[Page-level text extractions]
▼

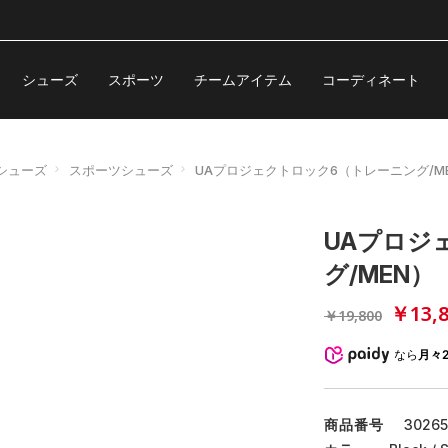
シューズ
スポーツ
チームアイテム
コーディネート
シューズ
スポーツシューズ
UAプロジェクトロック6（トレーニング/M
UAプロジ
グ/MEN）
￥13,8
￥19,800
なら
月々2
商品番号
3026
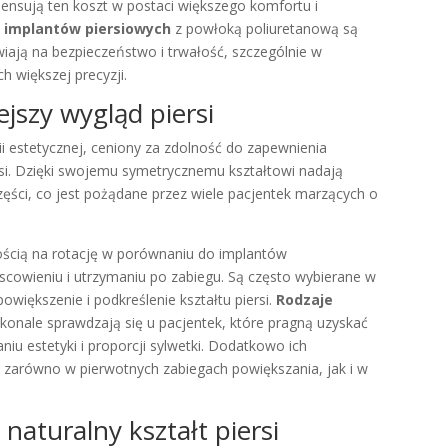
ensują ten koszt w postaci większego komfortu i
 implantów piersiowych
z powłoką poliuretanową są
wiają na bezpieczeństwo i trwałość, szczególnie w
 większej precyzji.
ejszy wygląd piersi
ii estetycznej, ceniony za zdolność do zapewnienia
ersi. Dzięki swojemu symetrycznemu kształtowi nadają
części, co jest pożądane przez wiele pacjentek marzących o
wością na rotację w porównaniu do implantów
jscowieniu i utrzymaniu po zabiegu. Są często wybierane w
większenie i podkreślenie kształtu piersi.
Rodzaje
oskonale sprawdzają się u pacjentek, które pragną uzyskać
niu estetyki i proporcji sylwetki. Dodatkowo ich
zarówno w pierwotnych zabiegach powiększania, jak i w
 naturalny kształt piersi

▲

WORK TASK — From the entries above, tally every line holding the string "implantów". Give only the count.

ANSWER BOX — 2